All of this indicates that even though the attackers are changing their malware and methods to avoid detection, they’re also keeping some things the same, which the researchers are using to catch up to them.
So Just Who Are These Attackers?
The researchers shied away from directly attributing them to North Korea, but in their presentation they called the attackers they were tracking “The Interviewers,” a clear reference to the Seth Rogen and James Franco comedy The Interview, which the US government says was the motive for North Korea to hack Sony.
In all of the campaigns Guerrero-Saade and Blasco tracked for this research, they say the adversaries appear to have focused exclusively on targets in South Korea, and they’ve made the mistake several times of leaving Korean language in their files when they compiled their code. In a campaign exposed last September, the attackers explicitly targeted vulnerabilities in Hangul, a word processing program made by a South Korean company and used extensively by the South Korean government. The so-called Hangman exploit the attackers created to exploit the Hangul software was used in a spear-phishing campaign to target someone working in South Korea’s nuclear industry. The attacks targeting the Hangul software have been attributed to North Korean actors by FireEye, the computer security firm that investigated the Sony hack in 2014.
The seeming focus on South Korea, and the connection to the Sony hack which has been attributed to North Korea, would seem to suggest that North Korea—South Korea’s greatest enemy—is behind all of these related attacks. But Guerrero-Saade says their malware sample is too small to indicate for sure that this group of attackers is only going after South Korean targets. Further investigation could turn up non-South Korean targets hacked by the same group that could cast doubt on the attribution.

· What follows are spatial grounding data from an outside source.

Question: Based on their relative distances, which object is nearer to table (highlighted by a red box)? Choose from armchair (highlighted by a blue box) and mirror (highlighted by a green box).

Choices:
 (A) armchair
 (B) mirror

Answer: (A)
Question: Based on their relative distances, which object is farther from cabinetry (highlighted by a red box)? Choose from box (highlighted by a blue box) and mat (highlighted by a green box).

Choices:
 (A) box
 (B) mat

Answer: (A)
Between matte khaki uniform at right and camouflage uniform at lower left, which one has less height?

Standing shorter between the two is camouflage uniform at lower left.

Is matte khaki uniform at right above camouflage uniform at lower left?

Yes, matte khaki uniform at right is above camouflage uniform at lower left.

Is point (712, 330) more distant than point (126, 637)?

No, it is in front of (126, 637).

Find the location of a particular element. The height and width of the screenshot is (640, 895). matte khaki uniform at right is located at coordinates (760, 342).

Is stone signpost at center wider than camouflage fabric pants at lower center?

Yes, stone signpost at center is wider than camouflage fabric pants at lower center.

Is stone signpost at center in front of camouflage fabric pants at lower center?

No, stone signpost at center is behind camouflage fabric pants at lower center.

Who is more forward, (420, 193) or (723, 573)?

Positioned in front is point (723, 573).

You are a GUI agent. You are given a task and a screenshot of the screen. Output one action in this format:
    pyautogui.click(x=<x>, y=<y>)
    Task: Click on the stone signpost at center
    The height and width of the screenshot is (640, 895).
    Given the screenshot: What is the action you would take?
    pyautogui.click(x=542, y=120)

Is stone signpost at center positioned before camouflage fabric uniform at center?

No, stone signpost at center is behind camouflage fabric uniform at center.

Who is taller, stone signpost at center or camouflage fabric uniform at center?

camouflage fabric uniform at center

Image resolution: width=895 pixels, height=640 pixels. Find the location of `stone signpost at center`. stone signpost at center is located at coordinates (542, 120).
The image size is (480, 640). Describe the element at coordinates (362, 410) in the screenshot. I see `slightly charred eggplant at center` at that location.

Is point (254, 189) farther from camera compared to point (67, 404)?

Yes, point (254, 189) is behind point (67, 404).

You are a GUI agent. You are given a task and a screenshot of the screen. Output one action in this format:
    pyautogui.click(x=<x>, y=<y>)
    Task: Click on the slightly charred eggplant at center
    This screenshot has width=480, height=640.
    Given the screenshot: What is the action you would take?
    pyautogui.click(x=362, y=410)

Could the malware samples and attacks be coming from different groups who are simply sharing code? Guerrero-Saade said, “It could be seven different crews, it could be seven guys.” He said if it is a couple of groups conducting all these attacks, this could explain some disparities in operational security they find in the attacks, where some are better than others at hiding and erasing their tracks. “[I]t might explain why in some cases you see certain developments and certain awareness of security research, in other cases kind of sloppy basic anti-analysis things,” he said.
But Blasco says despite these differences the attacks share too many similarities to be conducted by completely different groups. In addition to code being reused among the hacks, the attacks all use the same so-called TTPs—tools, techniques and procedures. “We thought about it,” Blasco told WIRED. “What if [these guys] are just sharing the code with different actors? But when you mix both things [code and TTPs] it’s [all] highly related.”
Regardless of whether it’s one group behind the attacks or many related groups, the two researchers refused to enter the attribution fray.
“At [Kaspersky] we do not do attribution,” Guerrero-Saade said during their talk. “[A] lot of people were very opinionated about what happened with Sony ….[but] rather than go through any discussions [here] about attribution, we’re [just] talking about a cluster of activity that is directly related to what has already been attributed by other people. Interpret that as you will.”
Asked later if he does think North Korea was behind the Sony hack—and by extension is also behind the other attacks they’ve connected to it—he would say only, “If people that are uniquely positioned to do attribution say that it’s a certain thing, then it all comes down to the trust you have in that claim.”